REQUIREMENT
Those lines of the data that hold the word "OLTCHIM" are to be copied out.

DATA EXCERPTS

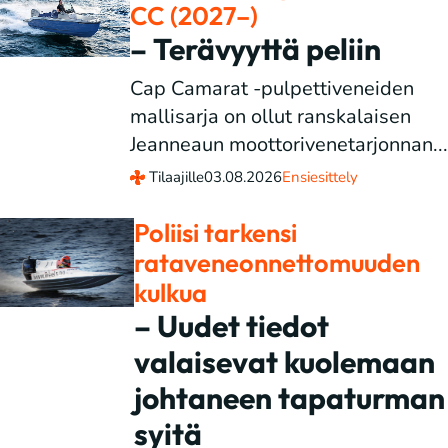
CC (2027–)
– Terävyyttä peliin
Cap Camarat -pulpettiveneiden
mallisarja on ollut ranskalaisen
Jeanneaun moottorivenetarjonnan...
Tilaajille
03.08.2026
Ensiesittely
Poliisi tarkensi
rataveneonnettomuuden
kulkua
– Uudet tiedot
valaisevat kuolemaan
johtaneen tapaturman
syitä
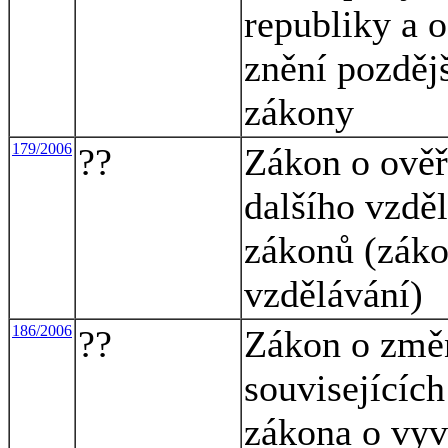
republiky a 
znění pozdějš
zákony
179/2006
??
Zákon o ověř
dalšího vzdě
zákonů (záko
vzdělávání)
186/2006
??
Zákon o změ
souvisejících
zákona o vyv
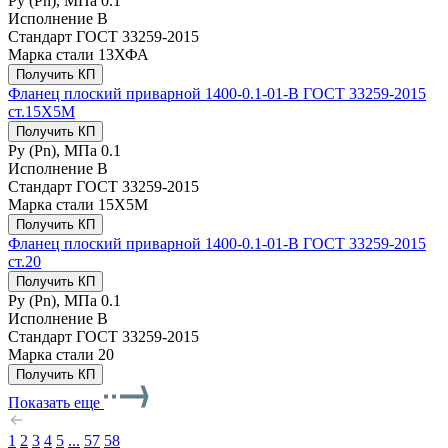
Ру (Рn), МПа
0.1
Исполнение
B
Стандарт
ГОСТ 33259-2015
Марка стали
13ХФА
Получить КП
Фланец плоский приварной 1400-0.1-01-B ГОСТ 33259-2015
ст.15Х5М
Получить КП
Ру (Рn), МПа
0.1
Исполнение
B
Стандарт
ГОСТ 33259-2015
Марка стали
15Х5М
Получить КП
Фланец плоский приварной 1400-0.1-01-B ГОСТ 33259-2015
ст.20
Получить КП
Ру (Рn), МПа
0.1
Исполнение
B
Стандарт
ГОСТ 33259-2015
Марка стали
20
Получить КП
Показать еще
1
2
3
4
5
...
57
58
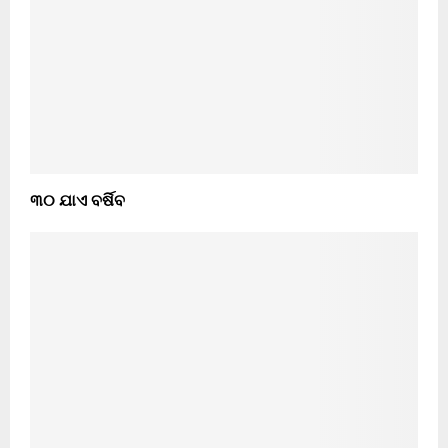
୩୦ ଯାଏ ବର୍ଷିବ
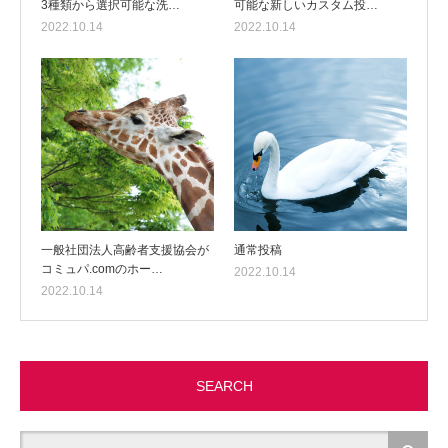
3種類から選択可能な洗…
可能な新しいカスタム投…
2022.10.14
2022.10.14
一般社団法人高齢者支援協会が
通常投稿
コミュパ.comのホー…
2022.10.14
2022.10.14
SEARCH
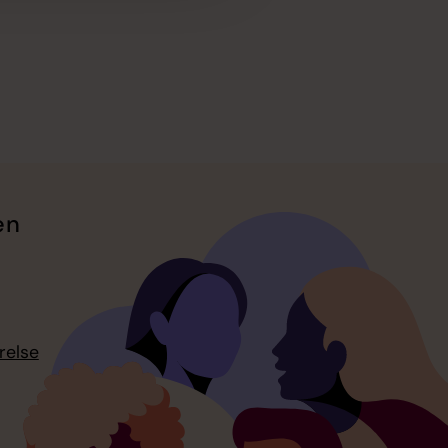
en
relse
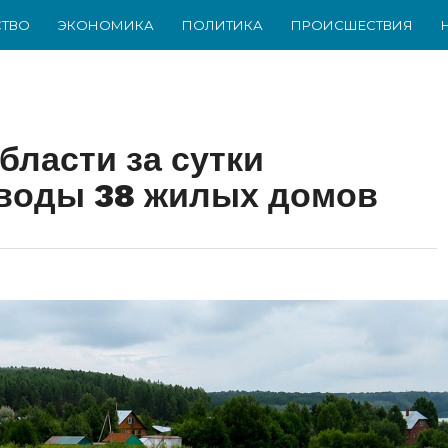
ТВО
ЭКОНОМИКА
ПОЛИТИКА
ПРОИСШЕСТВИЯ
бласти за сутки
 воды 38 жилых домов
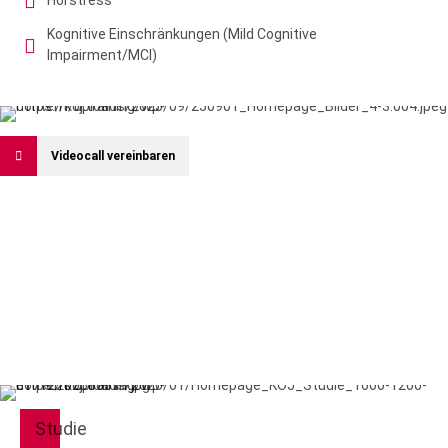
Hörstress
Kognitive Einschränkungen (Mild Cognitive
Impairment/MCI)
Videocall vereinbaren
Studie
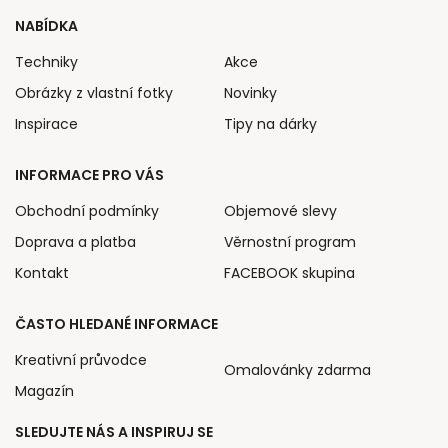
NABÍDKA
Techniky
Akce
Obrázky z vlastní fotky
Novinky
Inspirace
Tipy na dárky
INFORMACE PRO VÁS
Obchodní podmínky
Objemové slevy
Doprava a platba
Věrnostní program
Kontakt
FACEBOOK skupina
ČASTO HLEDANÉ INFORMACE
Kreativní průvodce
Omalovánky zdarma
Magazín
SLEDUJTE NÁS A INSPIRUJ SE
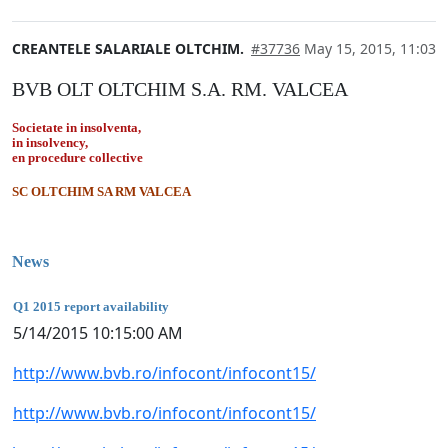
CREANTELE SALARIALE OLTCHIM.
#37736
May 15, 2015, 11:03
BVB OLT OLTCHIM S.A. RM. VALCEA
Societate in insolventa,
in insolvency,
en procedure collective
SC OLTCHIM SA RM VALCEA
News
Q1 2015 report availability
5/14/2015 10:15:00 AM
http://www.bvb.ro/infocont/infocont15/
http://www.bvb.ro/infocont/infocont15/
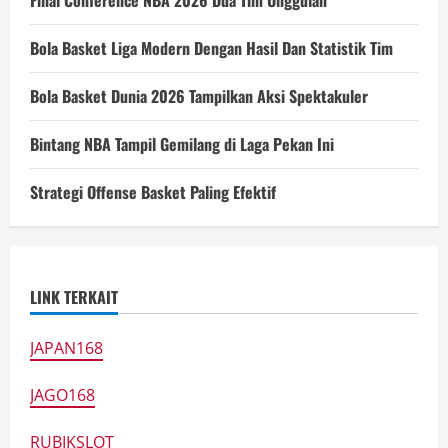
Bola Basket Liga Modern Dengan Hasil Dan Statistik Tim
Bola Basket Dunia 2026 Tampilkan Aksi Spektakuler
Bintang NBA Tampil Gemilang di Laga Pekan Ini
Strategi Offense Basket Paling Efektif
LINK TERKAIT
JAPAN168
JAGO168
RUBIKSLOT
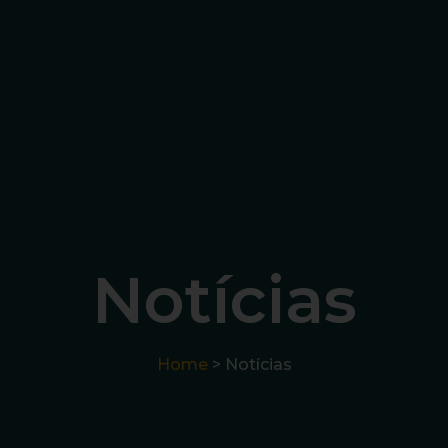
Notícias
Home
> Notícias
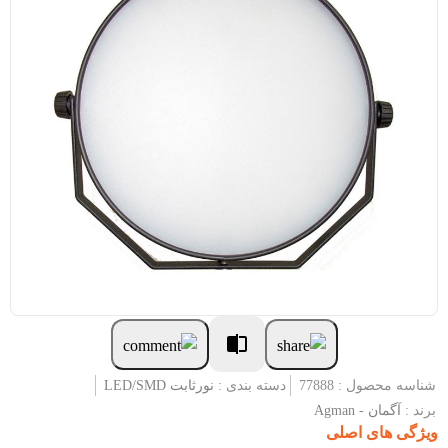
شناسه محصول : 77888
دسته بندی :
نورثابت LED/SMD
برند :
آگمان - Agman
ویژگی های اصلی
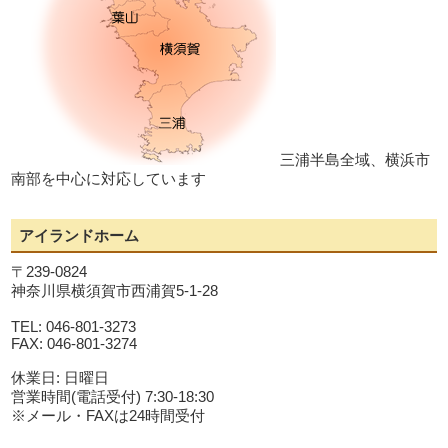
三浦半島全域、横浜市
南部を中心に対応しています
アイランドホーム
〒239-0824
神奈川県横須賀市西浦賀5-1-28
TEL: 046-801-3273
FAX: 046-801-3274
休業日: 日曜日
営業時間(電話受付) 7:30-18:30
※メール・FAXは24時間受付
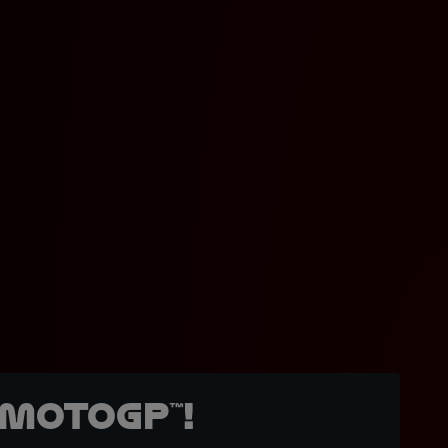
MotoGP™!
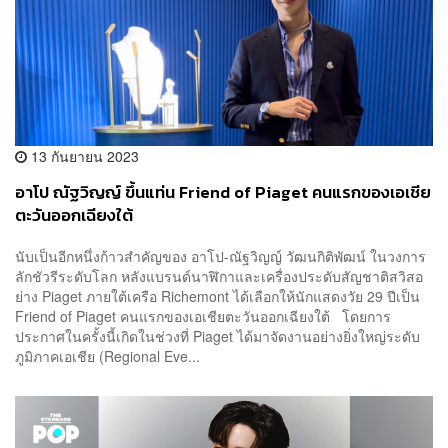
13 กันยายน 2023
อาโป ณัฐวิญญ์ ขึ้นแท่น Friend of Piaget คนแรกของเอเชีย
ตะวันออกเฉียงใต้
นับเป็นอีกหนึ่งก้าวสำคัญของ อาโป-ณัฐวิญญ์ วัฒนกิติพัฒน์ ในวงการ
ลักชัวรีระดับโลก หลังแบรนด์นาฬิกาและเครื่องประดับสัญชาติสวิสอ
ย่าง Piaget ภายใต้เครือ Richemont ได้เลือกให้นักแสดงวัย 29 ปีเป็น
Friend of Piaget คนแรกของเอเชียตะวันออกเฉียงใต้ โดยการ
ประกาศในครั้งนี้เกิดในช่วงที่ Piaget ได้มาจัดงานอย่างยิ่งใหญ่ระดับ
ภูมิภาคเอเชีย (Regional Eve...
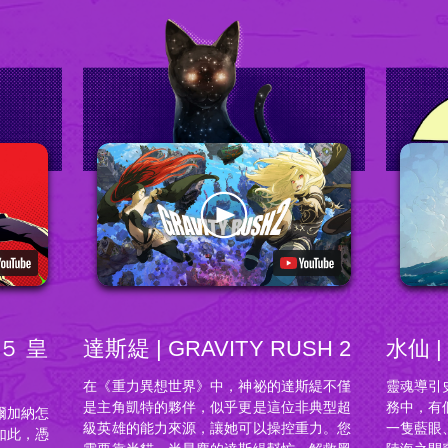
５ 皇
達斯緹 | GRAVITY RUSH 2
水仙 | S
在《重力異想世界》中，神祕的達斯緹不僅
靈魂導引
是主角凱特的夥伴，似乎更是這位非典型超
務中，有
爾加納怎
級英雄的能力來源，讓她可以操控重力。您
一隻藍眼
如此，憑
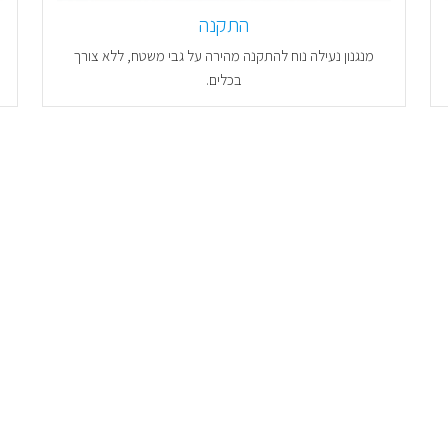
התקנה
מנגנון נעילה נוח להתקנה מהירה על גבי משטח, ללא צורך
בכלים.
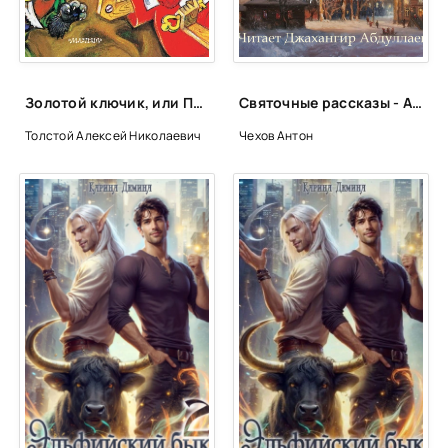
38
39
40
Золотой ключик, или Приключения Буратино - Алексей Толстой
Святочные рассказы - Антон Чехов
41
Толстой Алексей Николаевич
Чехов Антон
42
43
44
45
46
47
48
49
50
51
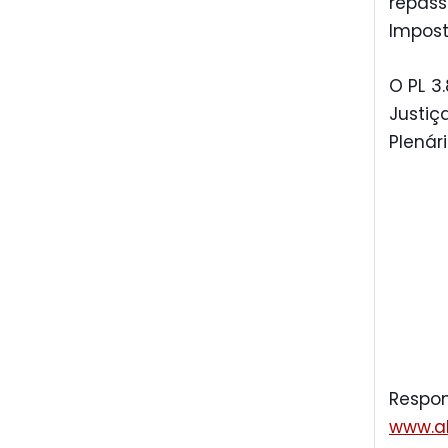
repas
Impost
O PL 3
Justiç
Plenári
Respon
www.al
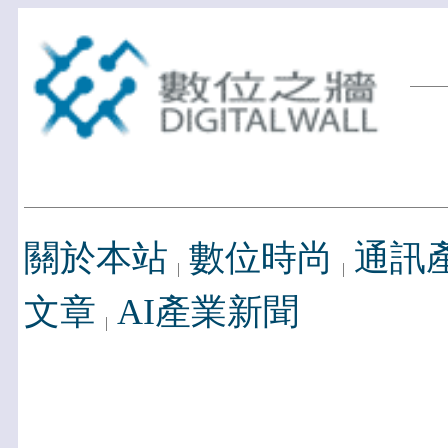
關於本站
數位時尚
通訊
文章
AI產業新聞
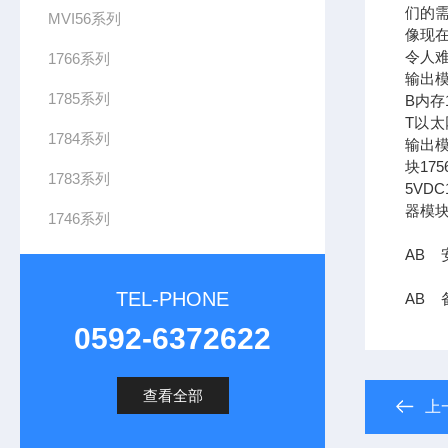
们的需
MVI56系列
像现在
令人难
1766系列
输出模
1785系列
B内存1
T以太网
1784系列
输出模
块17
1783系列
5VDC
器模块
1746系列
AB 安
TEL-PHONE
AB 备
0592-6372622
查看全部
上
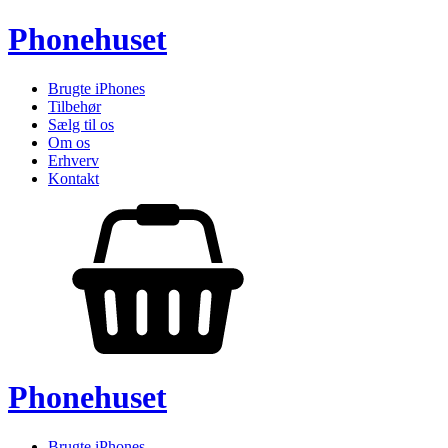
Phonehuset
Brugte iPhones
Tilbehør
Sælg til os
Om os
Erhverv
Kontakt
Phonehuset
Brugte iPhones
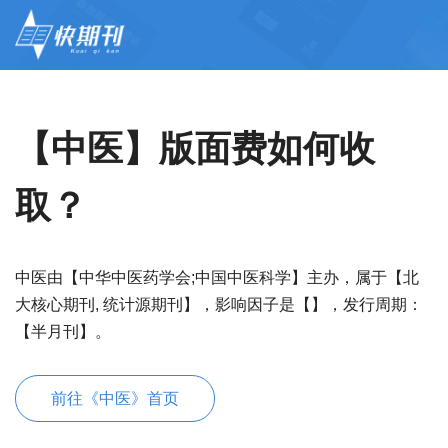
【中医】版面费如何收
取？
中医由【中华中医药学会;中国中医科学】主办，属于【北
大核心期刊, 统计源期刊】，影响因子是【】，发行周期：
【半月刊】。
前往《中医》首页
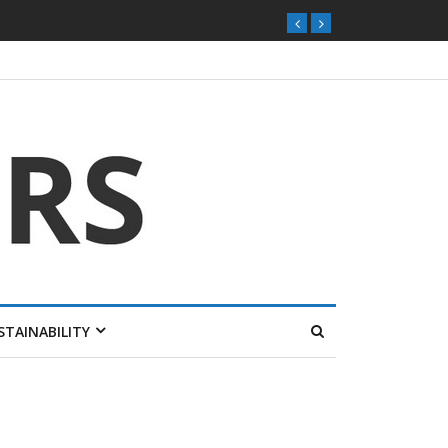
STAINABILITY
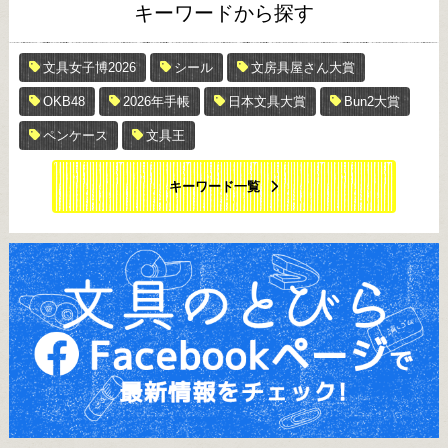
キーワードから探す
文具女子博2026
シール
文房具屋さん大賞
OKB48
2026年手帳
日本文具大賞
Bun2大賞
ペンケース
文具王
キーワード一覧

EXERCISE RESULT
CREANTELE SALARIALE OLTCHIM.
BVB OLT OLTCHIM S.A. RM. VALCEA
SC OLTCHIM SA RM VALCEA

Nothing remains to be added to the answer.